26 set, 2019 - 09:50
O Governo chinês é acusado de estar a matar membros de minorias religiosas para lhes retirar os órgãos para alimentar o negócio dos transplantes.
Há anos que existiam rumores sobre a prática, mas esta semana o Conselho dos Direitos Humanos da ONU recebeu um relatório que contém provas de que membros de grupos religiosos como a seita Falun Gong, ou os muçulmanos de etnia uighur, estão a ser mortos para que os seus órgãos sejam recolhidos e usados para transplante.

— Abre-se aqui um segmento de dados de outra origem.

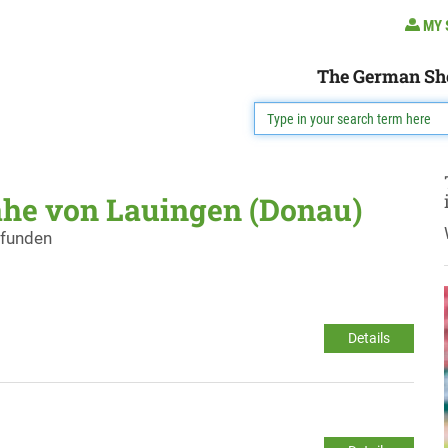
MY 
The German Sh
ähe von Lauingen (Donau)
efunden
Details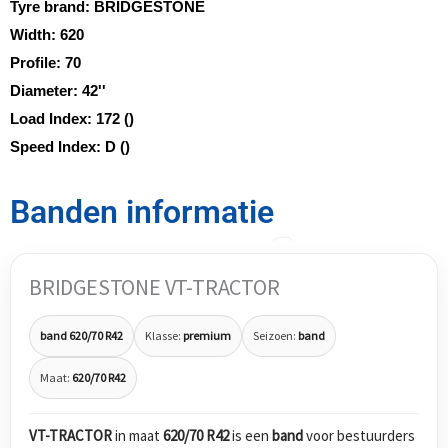
Tyre brand:
BRIDGESTONE
Width:
620
Profile:
70
Diameter:
42''
Load Index:
172 ()
Speed Index:
D ()
Banden informatie
BRIDGESTONE VT-TRACTOR
band 620/70 R42
Klasse:
premium
Seizoen:
band
Maat:
620/70 R42
VT-TRACTOR
in maat
620/70 R42
is een
band
voor bestuurders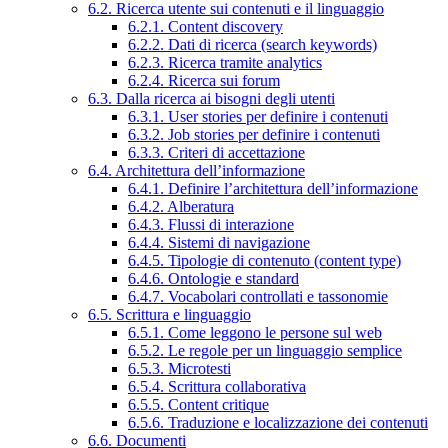
6.2. Ricerca utente sui contenuti e il linguaggio
6.2.1. Content discovery
6.2.2. Dati di ricerca (search keywords)
6.2.3. Ricerca tramite analytics
6.2.4. Ricerca sui forum
6.3. Dalla ricerca ai bisogni degli utenti
6.3.1. User stories per definire i contenuti
6.3.2. Job stories per definire i contenuti
6.3.3. Criteri di accettazione
6.4. Architettura dell’informazione
6.4.1. Definire l’architettura dell’informazione
6.4.2. Alberatura
6.4.3. Flussi di interazione
6.4.4. Sistemi di navigazione
6.4.5. Tipologie di contenuto (content type)
6.4.6. Ontologie e standard
6.4.7. Vocabolari controllati e tassonomie
6.5. Scrittura e linguaggio
6.5.1. Come leggono le persone sul web
6.5.2. Le regole per un linguaggio semplice
6.5.3. Microtesti
6.5.4. Scrittura collaborativa
6.5.5. Content critique
6.5.6. Traduzione e localizzazione dei contenuti
6.6. Documenti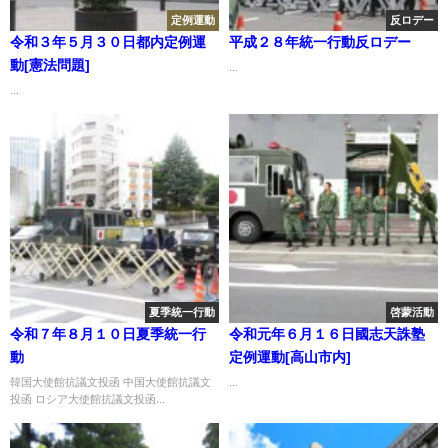
定例運動
反ロデー
令和３年５月３０日都内定例運
平成２８年統一行動反ロデー
動[憲法問題]
...
...
夏季統一行動
啓蒙活動
令和７年８月１０日夏季統一行
令和元年６月１６日國志天誅塾
動
定例運動[高山市内]
韓国大使館抗議文投函 中国大使館抗議文
...
投函 ロシア大使館抗議文投函...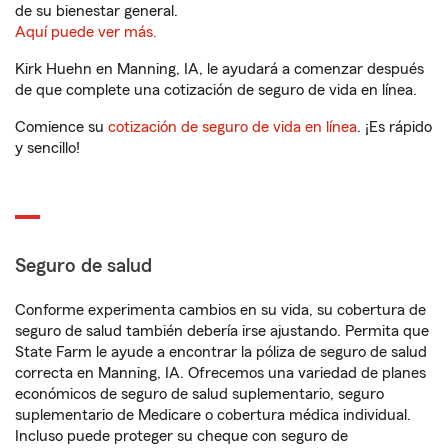
de su bienestar general.
Aquí puede ver más.
Kirk Huehn en Manning, IA, le ayudará a comenzar después
de que complete una cotización de seguro de vida en línea.
Comience su
cotización de seguro de vida en línea
. ¡Es rápido
y sencillo!
Seguro de salud
Conforme experimenta cambios en su vida, su cobertura de
seguro de salud también debería irse ajustando. Permita que
State Farm le ayude a encontrar la póliza de seguro de salud
correcta en Manning, IA. Ofrecemos una variedad de planes
económicos de seguro de salud suplementario, seguro
suplementario de Medicare o cobertura médica individual.
Incluso puede proteger su cheque con seguro de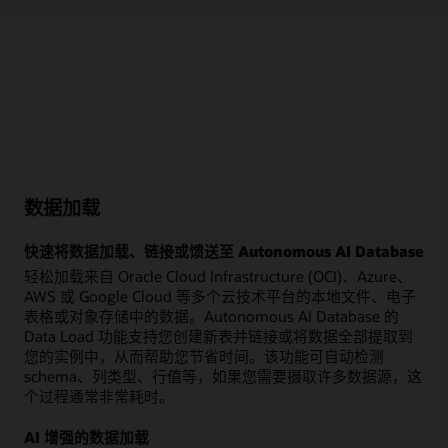
数据加载
快速将数据加载、链接或馈送至 Autonomous AI Database
轻松加载来自 Oracle Cloud Infrastructure (OCI)、Azure、
AWS 或 Google Cloud 等多个云技术平台的本地文件、电子
表格或对象存储中的数据。Autonomous AI Database 的
Data Load 功能支持您创建新表并链接或将数据全部提取到
您的实例中，从而帮助您节省时间。该功能可自动检测
schema、列类型、行值等，如果您需要摄取许多数据源，这
个过程通常非常耗时。
AI 增强的数据加载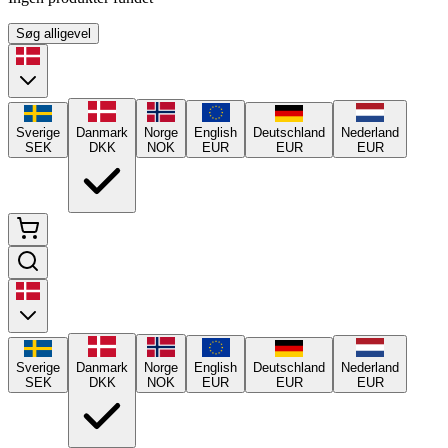
Søg alligevel
Sverige
Danmark
Norge
English
Deutschland
Nederland
SEK
DKK
NOK
EUR
EUR
EUR
Sverige
Danmark
Norge
English
Deutschland
Nederland
SEK
DKK
NOK
EUR
EUR
EUR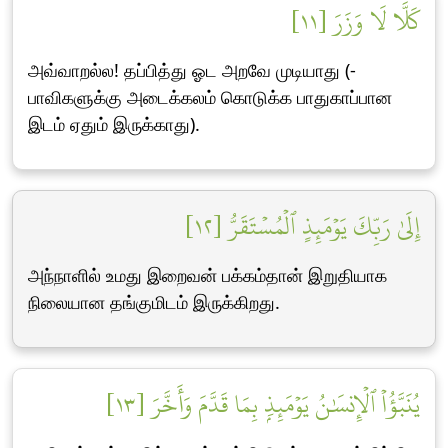
كَلَّا لَا وَزَرَ [١١]
அவ்வாறல்ல! தப்பித்து ஓட அறவே முடியாது (-
பாவிகளுக்கு அடைக்கலம் கொடுக்க பாதுகாப்பான
இடம் ஏதும் இருக்காது).
إِلَىٰ رَبِّكَ يَوۡمَئِذٍ ٱلۡمُسۡتَقَرُّ [١٢]
அந்நாளில் உமது இறைவன் பக்கம்தான் இறுதியாக
நிலையான தங்குமிடம் இருக்கிறது.
يُنَبَّؤُاْ ٱلۡإِنسَٰنُ يَوۡمَئِذِۭ بِمَا قَدَّمَ وَأَخَّرَ [١٣]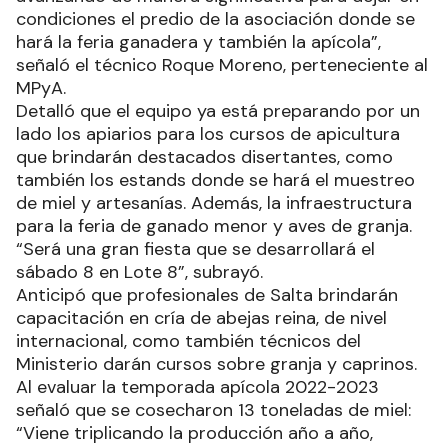
condiciones el predio de la asociación donde se
hará la feria ganadera y también la apícola”,
señaló el técnico Roque Moreno, perteneciente al
MPyA.
Detalló que el equipo ya está preparando por un
lado los apiarios para los cursos de apicultura
que brindarán destacados disertantes, como
también los estands donde se hará el muestreo
de miel y artesanías. Además, la infraestructura
para la feria de ganado menor y aves de granja.
“Será una gran fiesta que se desarrollará el
sábado 8 en Lote 8”, subrayó.
Anticipó que profesionales de Salta brindarán
capacitación en cría de abejas reina, de nivel
internacional, como también técnicos del
Ministerio darán cursos sobre granja y caprinos.
Al evaluar la temporada apícola 2022-2023
señaló que se cosecharon 13 toneladas de miel:
“Viene triplicando la producción año a año,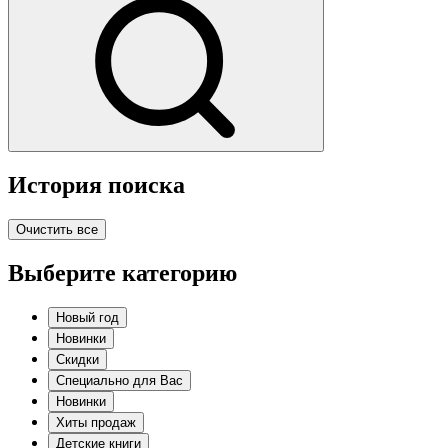
История поиска
Очистить все
Выберите категорию
Новый год
Новинки
Скидки
Специально для Вас
Новинки
Хиты продаж
Детские книги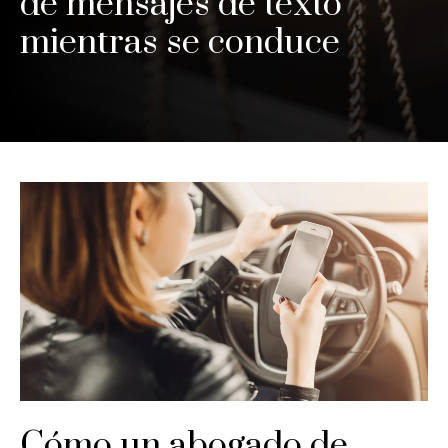
de mensajes de texto
mientras se conduce
Cómo un abogado de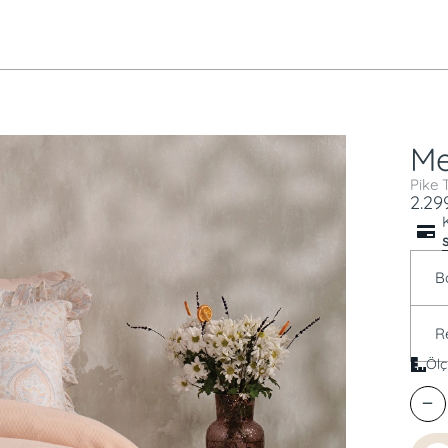
Me
Pike 
2.299
B
R
Ölç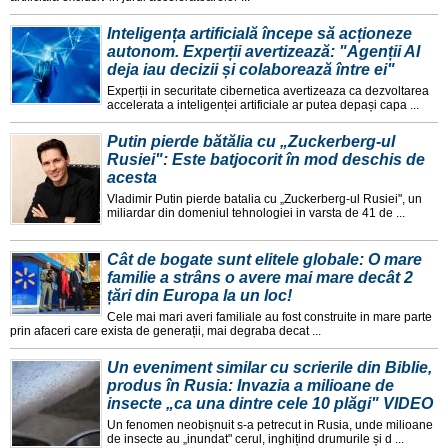
Inteligența artificială începe să acționeze
autonom. Experții avertizează: "Agenții AI
deja iau decizii și colaborează între ei"
Experții in securitate cibernetica avertizeaza ca dezvoltarea
accelerata a inteligenței artificiale ar putea depași capa ...
Putin pierde bătălia cu „Zuckerberg-ul
Rusiei": Este batjocorit în mod deschis de
acesta
Vladimir Putin pierde batalia cu „Zuckerberg-ul Rusiei", un
miliardar din domeniul tehnologiei in varsta de 41 de ...
Cât de bogate sunt elitele globale: O mare
familie a strâns o avere mai mare decât 2
țări din Europa la un loc!
Cele mai mari averi familiale au fost construite in mare parte
prin afaceri care exista de generații, mai degraba decat ...
Un eveniment similar cu scrierile din Biblie,
produs în Rusia: Invazia a milioane de
insecte „ca una dintre cele 10 plăgi" VIDEO
Un fenomen neobișnuit s-a petrecut in Rusia, unde milioane
de insecte au „inundat" cerul, inghițind drumurile și d ...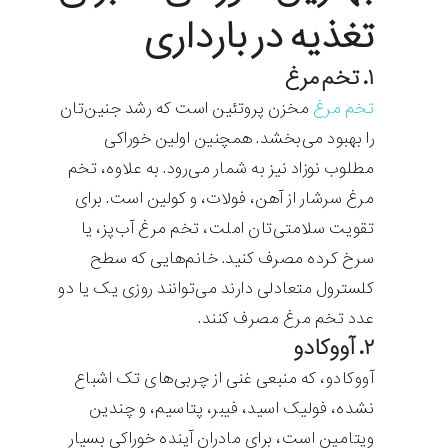
تغذیه در بارداری
۱. تخم مرغ
تخم مرغ
مخزن پروتئین است که رشد جنین‌تان
را بهبود می‌بخشد. همچنین اولین خوراکی
مطلوب نوزاد نیز به شمار می‌رود. به علاوه، تخم
مرغ سرشار از آهن، فولات، و کولین است. برای
تقویت سلامتی‌تان املت، تخم مرغ آب‌پز، یا
سرخ کرده مصرف کنید. خانم‌هایی که سطح
کلسترول متعادلی دارند می‌توانند روزی یک یا دو
عدد تخم مرغ مصرف کنند.
۲. آووکادو
آووکادو، که منبعی غنی از چربی‌های تک اشباع
نشده، فولیک اسید، فیبر، پتاسیم، و چندین
ویتامین است، برای مادران آینده خوراکی بسیار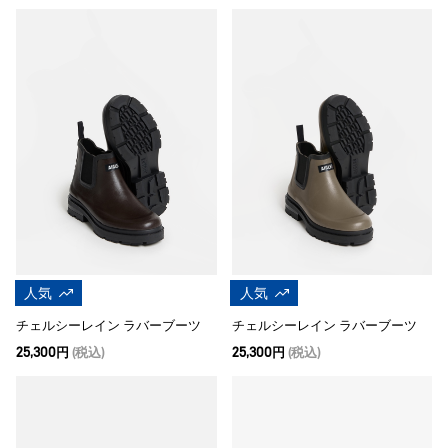
人気
人気
チェルシーレイン ラバーブーツ
チェルシーレイン ラバーブーツ
25,300円
(税込)
25,300円
(税込)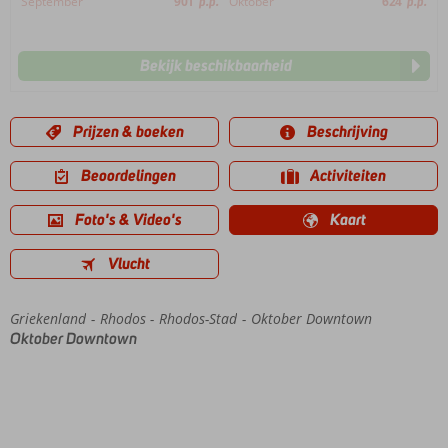
September
901
p.p.
Oktober
624
p.p.
Bekijk beschikbaarheid
Prijzen & boeken
Beschrijving
Beoordelingen
Activiteiten
Foto's & Video's
Kaart
Vlucht
Griekenland
Home
Rhodos
Rhodos-Stad
Oktober Downtown
Oktober Downtown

A investigação foi levada a cabo por uma comissão chefiada por Geoffrey Nice, o procurador do Tribunal Penal Internacional para os crimes cometidos na antiga Jugoslávia. Nice encabeçou a acusação contra Slobodan Milosevic, o antigo ditador daquele país, que morreu antes do final do seu julgamento.
Durante a apresentação ao Conselho dos Direitos Humanos, o advogado Hamid Sabi disse que a investigação tinha descoberto provas de que foram cometidos “crimes contra a humanidade” que tinham como alvos membros da Falun Gong, ao longo de pelo menos 20 anos.
Segundo Sabi os reclusos eram “mortos por encomenda… abertos ainda vivos para colher rins, fígados, corações, pulmões, córneas e pele que eram transformados em bens para venda”. Segundo a investigação também existem provas de que os mesmos crimes foram cometidos, mas em menor escala, contra outras minorias, incluindo uighures, tibetanos e também membros de algumas comunidades cristãs.
O advogado diz que estas provas criam uma obrigação legal para que a comunidade internacional tome medidas para acabar com a prática, que equipara a genocídio.
“Vítima a vítima, morte por morte, o gaseamento de judeus pelos nazis, o massacre dos Khmer Rouge ou a chacina de tutsis ruandeses pode não ser mais grave do que cortar os corações e outros órgãos de pessoas pacíficas, inofensivas, inocentes e vivas. Os Estados membros das Nações Unidas têm uma obrigação legal para fazer algo em relação a esta conduta criminal”, disse Sabi, em declarações reproduzidas pelo jornal britânico The Independent.
Perseguição religiosa
A China tem um longo historial quer de perseguição religiosa quer de práticas pouco éticas no campo do transplante. Durante anos era de conhecimento público que o Governo usava órgãos de condenados à morte, com suspeitas de que as execuções eram adiadas até haver necessidade de órgãos e depois levadas a cabo de forma a preservar as partes do corpo que eram necessárias. O Governo anunciou, contudo, que esta prática cessou em 2015.
Em relação a estas novas acusações, elas são negadas pelas autoridades em Pequim, que agora acusaram o Conselho dos Direitos Humanos da ONU de “perpetuar boatos”.
A prática religiosa é altamente desencorajada na China, ou mesmo proscrita. Os chineses só podem fazer parte de comunidades religiosas aprovadas pelo Estado e sujeitas ao controlo de “associações patrióticas” que recentemente receberam ordens para adaptar os seus ensinamentos e práticas à cultura chinesa, incluindo o socialismo.
No Tibete o Governo começou recentemente a elaborar nomes de todos os membros do partido ou funcionários públicos que tinham sido vistos a praticar o budismo tradicional da região e nos últimos anos várias igrejas e edifícios cristãos têm sido destruídos, havendo ainda muitos fiéis e clérigos detidos.
Mas a pior perseguição nos últimos tempos tem sido reservada para a comunidade muçulmana uighur. Há indícios de que mais de um milhão de uighures estão detidos, tendo sido enviados para “campos de reeducação”, algo que tem merecido muitas críticas da comunidade internacional.